Personal information
- Full name: Amy Elizabeth Duggan
- Birth name: Amy Elizabeth Taylor
- Date of birth: 11 June 1979 (age 46)
- Place of birth: Canberra, Australia
- Height: 1.65 m (5 ft 5 in)
- Position: Defender

Senior career*
- Years: Team / Apps / (Gls)
- Tuggeranong United FC
- Canberra City FC
- Canberra Eclipse
- Canberra Olympic FC
- Hampton Roads Piranhas

International career
- 1997–2005: Australia / 27 / (3)

= Amy Duggan =

Australian soccer player and media personality

Amy Elizabeth Duggan (born 11 June 1979) is an Australian retired soccer player and media personality.

==Football career==
Amy Taylor was born in Canberra, Australia, and grew up in Tuggeranong. She started playing soccer at Tuggeranong United FC. At club level, she played nearly 100 games for the Canberra Eclipse in the now defunct Australian Women's National Soccer League, and played professionally for Hampton Roads Piranhas in the USL W-League.
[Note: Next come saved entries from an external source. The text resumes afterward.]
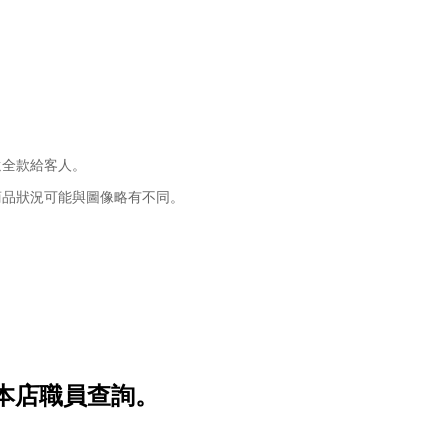
還全款給客人。
商品狀況可能與圖像略有不同。
本店職員查詢。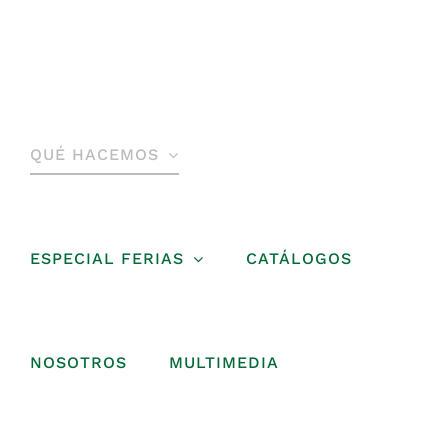
Saltar
al
contenido
QUÉ HACEMOS
ESPECIAL FERIAS
CATÁLOGOS
NOSOTROS
MULTIMEDIA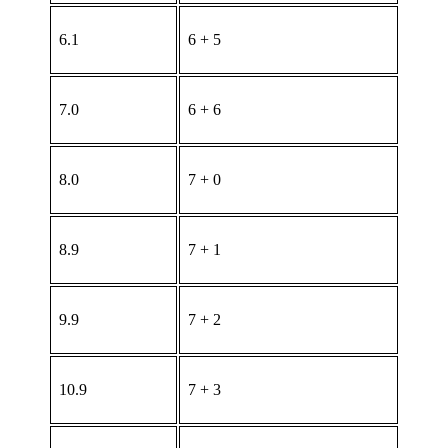
6.1
6 + 5
7.0
6 + 6
8.0
7 + 0
8.9
7 + 1
9.9
7 + 2
10.9
7 + 3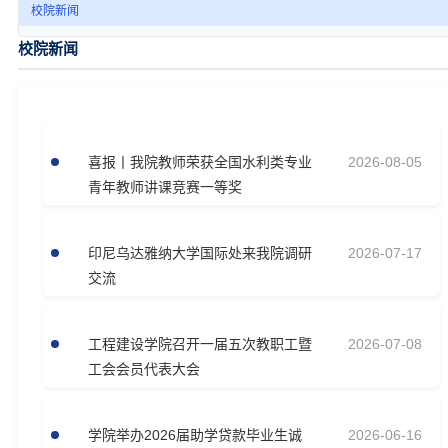
校院新闻
校院新闻
喜报丨我院教师荣获全国水利类专业
2026-08-05
青年教师讲课竞赛一等奖
印尼乌达雅纳大学国际处来我院调研
2026-07-17
交流
工程建设学院召开一届五次教职工暨
2026-07-08
工会会员代表大会
学院举办2026届助学贷款毕业生诚
2026-06-16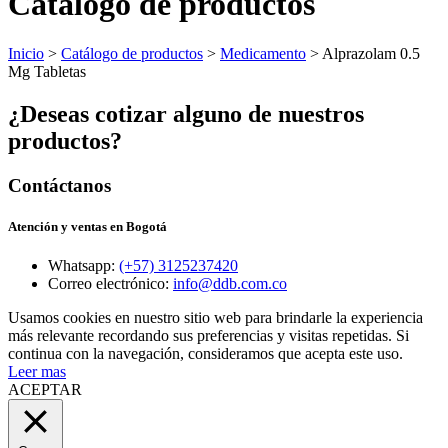
Catálogo de productos
Inicio
>
Catálogo de productos
>
Medicamento
> Alprazolam 0.5
Mg Tabletas
¿Deseas cotizar alguno de nuestros
productos?
Contáctanos
Atención y ventas en Bogotá
Whatsapp:
(+57) 3125237420
Correo electrónico:
info@ddb.com.co
Usamos cookies en nuestro sitio web para brindarle la experiencia
más relevante recordando sus preferencias y visitas repetidas. Si
continua con la navegación, consideramos que acepta este uso.
Leer mas
ACEPTAR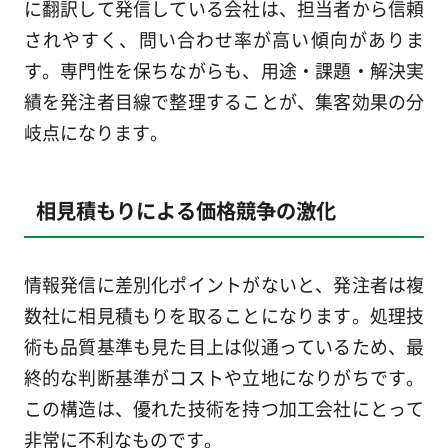
に翻訳して発信している会社は、担当者から信頼
されやすく、問い合わせ率が高い傾向がありま
す。専門性を保ちながらも、用途・課題・解決実
績を発注者目線で整理することが、集客効果の分
岐点になります。
相見積もりによる価格競争の激化
情報発信に差別化ポイントがないと、発注者は複
数社に相見積もりを取ることになります。処理技
術も品質基準も見た目上は似通っているため、最
終的な判断基準がコストや立地になりがちです。
この構造は、優れた技術を持つ加工会社にとって
非常に不利なものです。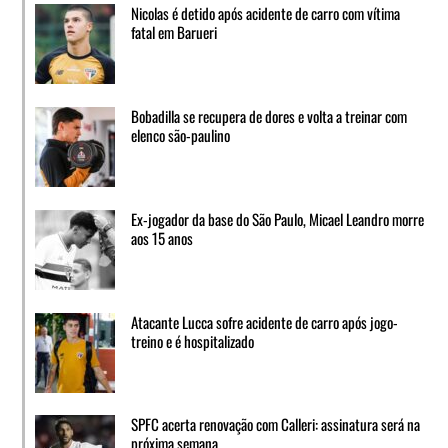
Nicolas é detido após acidente de carro com vítima
fatal em Barueri
Bobadilla se recupera de dores e volta a treinar com
elenco são-paulino
Ex-jogador da base do São Paulo, Micael Leandro morre
aos 15 anos
Atacante Lucca sofre acidente de carro após jogo-
treino e é hospitalizado
SPFC acerta renovação com Calleri: assinatura será na
próxima semana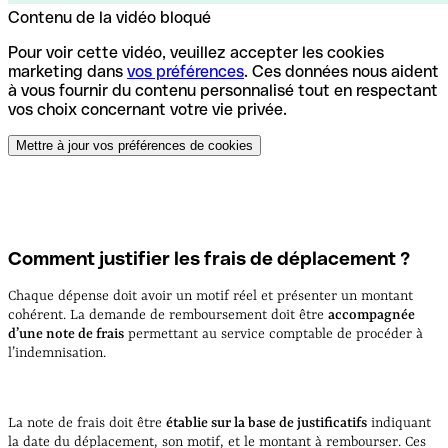
Contenu de la vidéo bloqué
Pour voir cette vidéo, veuillez accepter les cookies
marketing dans
vos préférences
. Ces données nous aident
à vous fournir du contenu personnalisé tout en respectant
vos choix concernant votre vie privée.
Mettre à jour vos préférences de cookies
Comment justifier les frais de déplacement ?
Chaque dépense doit avoir un motif réel et présenter un montant
cohérent. La demande de remboursement doit être
accompagnée
d’une note de frais
permettant au service comptable de procéder à
l’indemnisation.
La note de frais doit être
établie sur la base de justificatifs
indiquant
la date du déplacement, son motif, et le montant à rembourser. Ces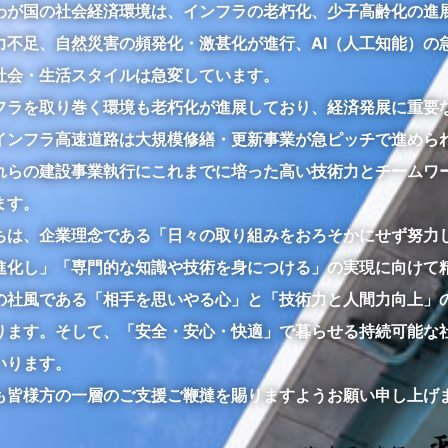
わが国の社会経済環境は、インフラの老朽化、少子高齢化の進
力不足、自然災害の頻発化・激甚化が進行、AI（人工知能）の
社会・生活スタイルは急変しています。
フラを取り巻く環境も老朽化が進展しており、経済発展に重要
インフラ高速道路は大規模修繕・更新事業が急ピッチで進めら
れらの建設事業執行にこれまでに培った高い技術力とチームワ
ます。
ちは、企業理念である「日々の取り組みをおろそかにせず努力
進化し」「専門的な知識や技術を身につける」の実現に向けて
の社風である「相手を思いやる心」と「技術力と人間力向上」
ります。そして、「安全・安心・快適」で暮らせる持続可能な
いります。
も皆様方の一層のご支援ご鞭撻を賜りますようお願い申し上げ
She was a member of the Australia women's national soccer team, known as "The Matildas", playing as a defender in over thirty international matches. She was first selected to the Australian women's national team in 1997, at the age of 17—just six years after she began playing the sport. That same year she was called up for the 1997 Women's U.S. Cup to replace injured defender Bridgette Starr, scoring her first international goal as the Matildas lost 9–1 to the United States. Taylor was an unused substitute during the 1999 FIFA Women's World Cup, and that same year she appeared on the cover of nude calendar featuring current Matilda's players, designed to lift the profile of the women's game and raise funds to support the national team's activities. She wound up cut out of the Australian team for the 2000 Summer Olympics.

After one year away from international soccer, Taylor returned to the Matildas in 2004 to take part in the Olympic qualifiers. She was again an alternate player for the 2004 Olympics tournament.

Known as a determined defender and combative tackler, Taylor succumbed to a number of ankle injuries and underwent two reconstructive surgeries. She retired from international football in 2005 to take on a career in the media full time.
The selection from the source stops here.